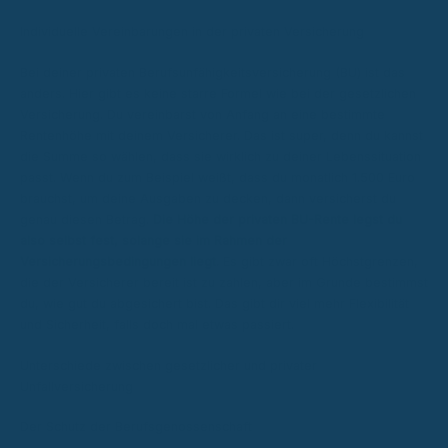
Individuelle Vereinbarungen in der privaten Versicherung
Bei deiner privaten Berufsunfähigkeitsversicherung (BU) ist das
anders. Hier gibt es keine starre Formel wie bei der gesetzlichen
Versicherung. Du vereinbarst von Anfang an eine bestimmte
Rentenhöhe mit deinem Versicherer. Das ist super, denn du kannst
die Summe so wählen, dass sie wirklich zu deiner Lebenssituation
passt. Wenn du zum Beispiel weißt, dass du monatlich 1.500 Euro
brauchst, um deine Ausgaben zu decken, dann versicherst du
genau diesen Betrag.
Die Höhe der privaten BU-Rente legst du
also selbst fest, solange sie im Rahmen der
Versicherungsbedingungen liegt.
Es gibt zwar oft Höchstgrenzen,
die der Versicherer bereit ist zu zahlen, aber im Grunde bestimmst
du, wie gut du abgesichert bist. Das gibt dir viel mehr Flexibilität
und Sicherheit, falls doch mal etwas passiert.
Unterschiede zwischen gesetzlicher und privater
Unfallversicherung
Der Schutz der Berufsgenossenschaft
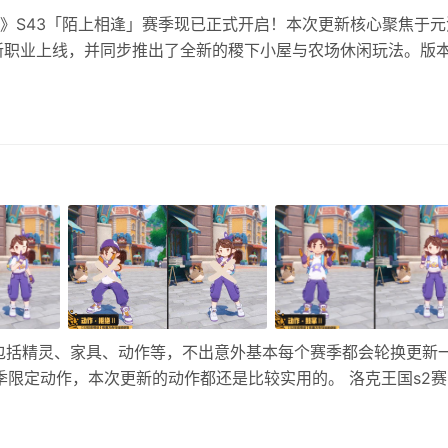
》S43「陌上相逢」赛季现已正式开启！本次更新核心聚焦于元
新职业上线，并同步推出了全新的稷下小屋与农场休闲玩法。版
瑟、程咬金等老牌英雄机制，并新增召唤师技能“汇流为兵”及射
袖箭”，大幅改变了战场生态。福利方面，S43战令含海月、后羿
典娜新皮及多款限定返场，助你全新赛季快速上分。 元流之子·
包括精灵、家具、动作等，不出意外基本每个赛季都会轮换更新
季限定动作，本次更新的动作都还是比较实用的。 洛克王国s2赛
就会上线新赛季动作「寻找」「嘘」「拒绝」「鼓掌」这四个，和
体，下…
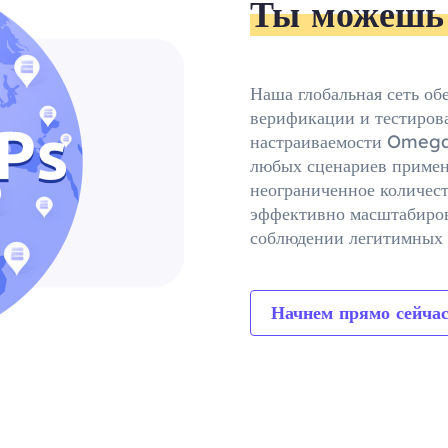
Ты можешь 
Наша глобальная сеть об
верификации и тестирова
настраиваемости Omegap
любых сценариев приме
неограниченное количест
эффективно масштабиров
соблюдении легитимных 
Начнем прямо сейчас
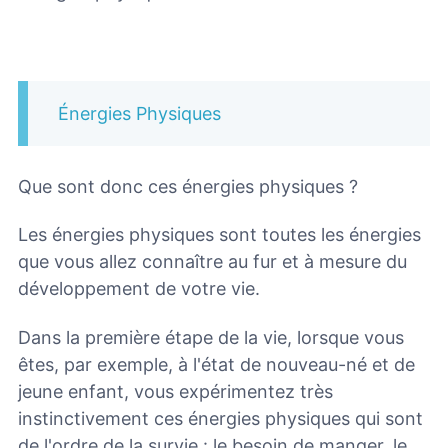
Énergies Physiques
Que sont donc ces énergies physiques ?
Les énergies physiques sont toutes les énergies
que vous allez connaître au fur et à mesure du
développement de votre vie.
Dans la première étape de la vie, lorsque vous
êtes, par exemple, à l'état de nouveau-né et de
jeune enfant, vous expérimentez très
instinctivement ces énergies physiques qui sont
de l'ordre de la survie : le besoin de manger, le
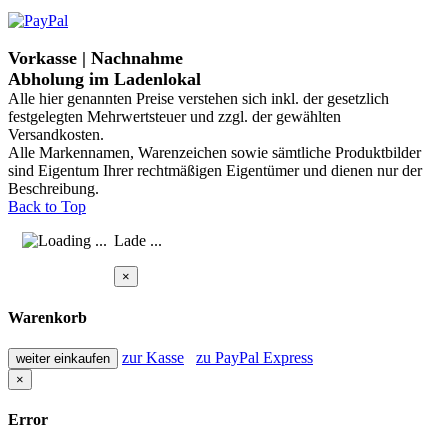
Vorkasse | Nachnahme
Abholung im Ladenlokal
Alle hier genannten Preise verstehen sich inkl. der gesetzlich
festgelegten Mehrwertsteuer und zzgl. der gewählten
Versandkosten.
Alle Markennamen, Warenzeichen sowie sämtliche Produktbilder
sind Eigentum Ihrer rechtmäßigen Eigentümer und dienen nur der
Beschreibung.
Back to Top
Lade ...
×
Warenkorb
zur Kasse
zu PayPal Express
weiter einkaufen
×
Error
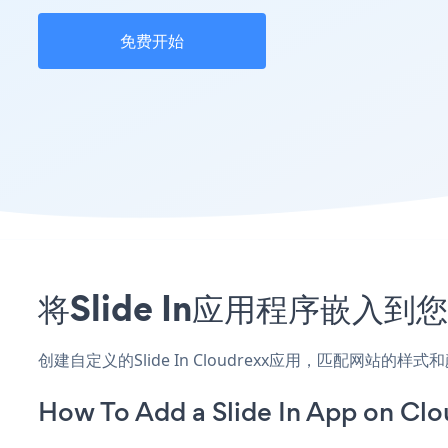
免费开始
将Slide In应用程序嵌入到
创建自定义的Slide In Cloudrexx应用，匹配网站的
How To Add a Slide In App on Clo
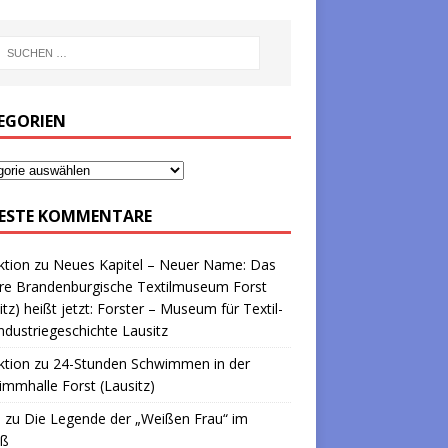
EGORIEN
ESTE KOMMENTARE
ktion
zu
Neues Kapitel – Neuer Name: Das
re Brandenburgische Textilmuseum Forst
itz) heißt jetzt: Forster – Museum für Textil-
ndustriegeschichte Lausitz
ktion
zu
24-Stunden Schwimmen in der
mmhalle Forst (Lausitz)
a
zu
Die Legende der „Weißen Frau“ im
oß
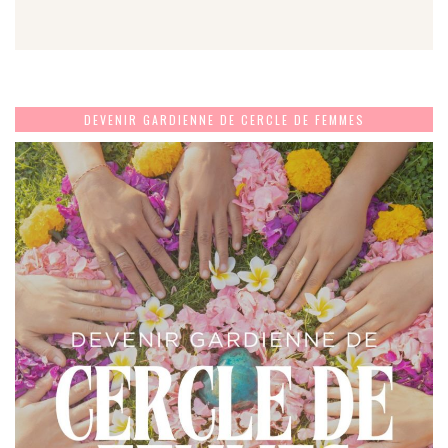
DEVENIR GARDIENNE DE CERCLE DE FEMMES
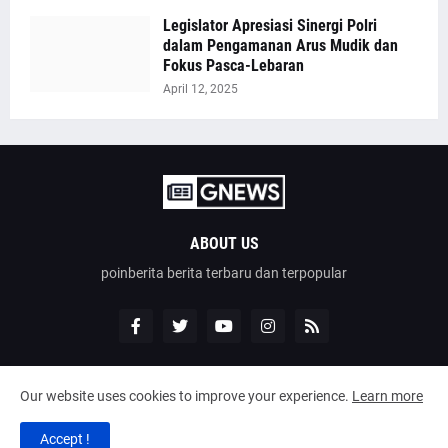
Legislator Apresiasi Sinergi Polri
dalam Pengamanan Arus Mudik dan
Fokus Pasca-Lebaran
April 12, 2025
ABOUT US
poinberita berita terbaru dan terpopular
Our website uses cookies to improve your experience.
Learn more
Design by -
poinberita
Accept !
Home
About
Contact Us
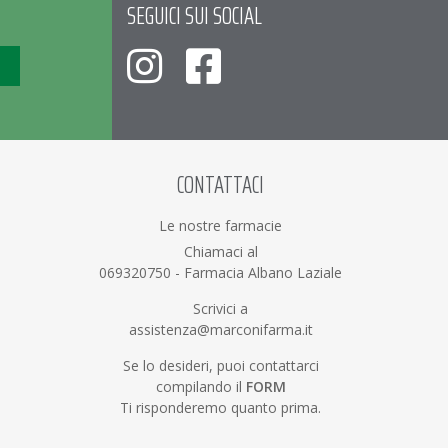
SEGUICI SUI SOCIAL
CONTATTACI
Le nostre farmacie
Chiamaci al
069320750
-
Farmacia Albano Laziale
Scrivici a
assistenza@marconifarma.it
Se lo desideri, puoi contattarci
compilando il
FORM
Ti risponderemo quanto prima.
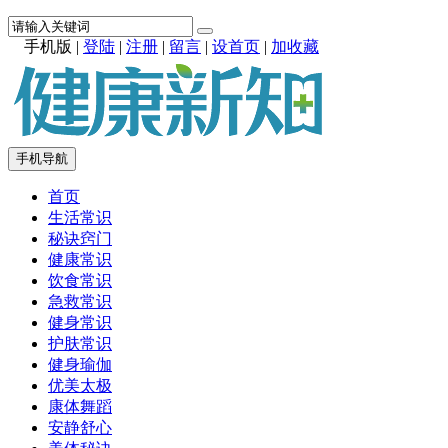
手机版
|
登陆
|
注册
|
留言
|
设首页
|
加收藏
手机导航
首页
生活常识
秘诀窍门
健康常识
饮食常识
急救常识
健身常识
护肤常识
健身瑜伽
优美太极
康体舞蹈
安静舒心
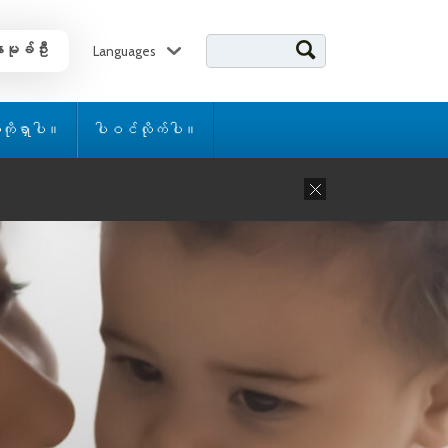
Search for:
ာမုခ်ဦး
Languages
သူကိုရှာပါ။
ပါဝင်လိုက်ပါ။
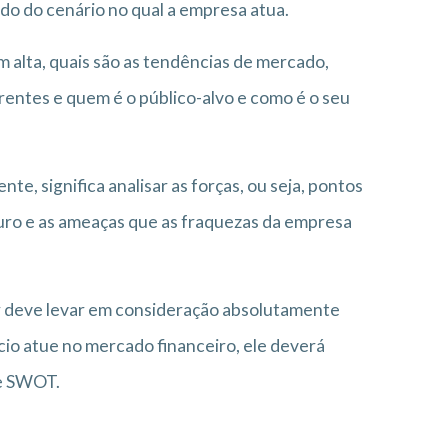
ndo do cenário no qual a empresa atua.
 alta, quais são as tendências de mercado,
rentes e quem é o público-alvo e como é o seu
nte, significa analisar as forças, ou seja, pontos
turo e as ameaças que as fraquezas da empresa
or deve levar em consideração absolutamente
io atue no mercado financeiro, ele deverá
se SWOT.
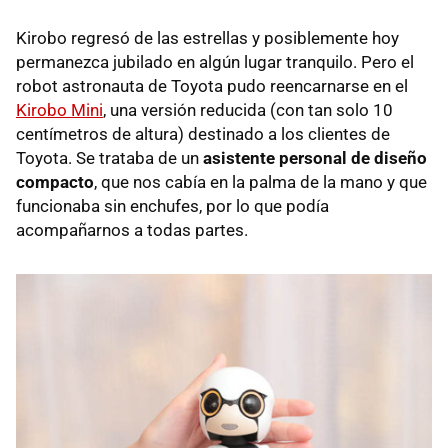
Kirobo regresó de las estrellas y posiblemente hoy
permanezca jubilado en algún lugar tranquilo. Pero el
robot astronauta de Toyota pudo reencarnarse en el
Kirobo Mini
, una versión reducida (con tan solo 10
centímetros de altura) destinado a los clientes de
Toyota. Se trataba de un
asistente personal de diseño
compacto
, que nos cabía en la palma de la mano y que
funcionaba sin enchufes, por lo que podía
acompañarnos a todas partes.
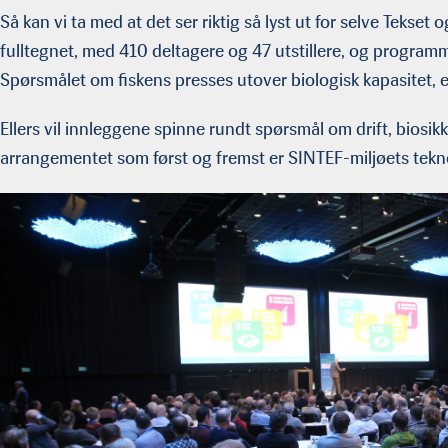
Så kan vi ta med at det ser riktig så lyst ut for selve Tekset 
fulltegnet, med 410 deltagere og 47 utstillere, og programm
Spørsmålet om fiskens presses utover biologisk kapasitet, e
Ellers vil innleggene spinne rundt spørsmål om drift, biosikk
arrangementet som først og fremst er SINTEF-miljøets tekn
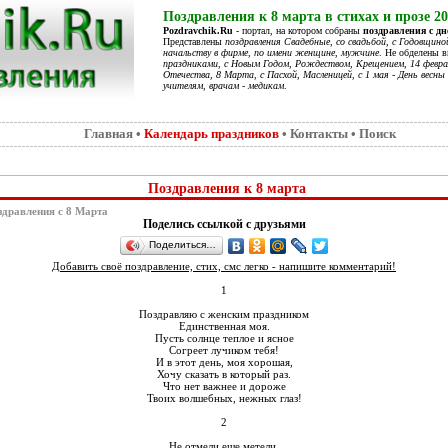
Поздравления к 8 марта в стихах и прозе 2
Pozdravchik.Ru
- портал, на котором собраны
поздравления с д
Представлены
поздравления Свадебные, со свадьбой, с Годовщино
начальству в фирме, по имени женщине, мужчине
. Не обделены 
праздниками, с Новым Годом, Рождеством, Крещением, 14 феврал
Отечества, 8 Марта, с Пасхой, Масленицей, с 1 мая - День весны 
учителям, врачам - медикам
.
Главная
•
Календарь праздников
•
Контакты
•
Поиск
Поздравления к 8 марта
дравления с 8 Марта
Поделись ссылкой с друзьями
Поделиться…
Добавить своё поздравление, стих, смс легко - напишите комментарий!
1
Поздравляю с женским праздником
Единственная моя.
Пусть солнце теплое и ясное
Согреет лучиком тебя!
И в этот день, моя хорошая,
Хочу сказать в который раз.
Что нет важнее и дороже
Твоих волшебных, нежных глаз!
2
Не отмели еще метели,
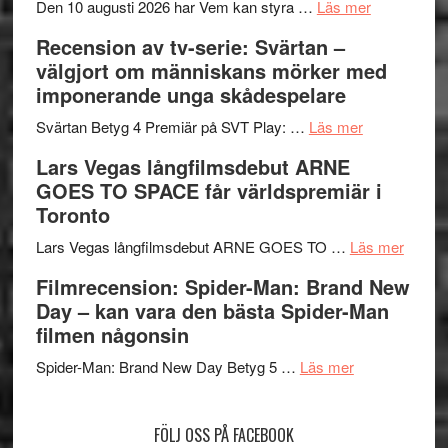
´s
teater
om
Den 10 augusti 2026 har Vem kan styra …
Läs mer
Edge
Nu
Recension av tv-serie: Svärtan –
–
börjar
välgjort om människans mörker med
rolig
valet
imponerande unga skådespelare
och
synas
spännande
om
i
Svärtan Betyg 4 Premiär på SVT Play: …
Läs mer
med
Recension
tv4
Lars Vegas långfilmsdebut ARNE
en
av
med
GOES TO SPACE får världspremiär i
Jackie
tv-
Vem
Toronto
Chan
serie:
kan
i
Svärtan
styra
om
Lars Vegas långfilmsdebut ARNE GOES TO …
Läs mer
storform
–
Mauri?
Lars
Filmrecension: Spider-Man: Brand New
välgjort
Vegas
Day – kan vara den bästa Spider-Man
om
långfi
filmen någonsin
människans
ARNE
om
mörker
GOES
Spider-Man: Brand New Day Betyg 5 …
Läs mer
Filmrecension
med
TO
Spider-
imponerande
SPAC
FÖLJ OSS PÅ FACEBOOK
Man:
unga
får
┄┄┄┄┄┄┄┄┄┄┄┄┄┄┄┄┄┄┄┄
- _THE PROBLEM_:
Repeat exactly the lines from the line containing "Svärtan Betyg 4 Premiär på SVT Play: …" through the last line of the records above, including both, and nothing else.

- _PROBLEM SOLUTION_:
Svärtan Betyg 4 Premiär på SVT Play: …
Läs mer
med
Recension
tv4
Lars Vegas långfilmsdebut ARNE
en
av
med
GOES TO SPACE får världspremiär i
Jackie
tv-
Vem
Toronto
Chan
serie:
kan
i
Svärtan
styra
om
Lars Vegas långfilmsdebut ARNE GOES TO …
Läs mer
storform
–
Mauri?
Lars
Filmrecension: Spider-Man: Brand New
välgjort
Vegas
Day – kan vara den bästa Spider-Man
om
långfi
filmen någonsin
människans
ARNE
om
mörker
GOES
Spider-Man: Brand New Day Betyg 5 …
Läs mer
Filmrecension
med
TO
Spider-
imponerande
SPAC
FÖLJ OSS PÅ FACEBOOK
Man:
unga
får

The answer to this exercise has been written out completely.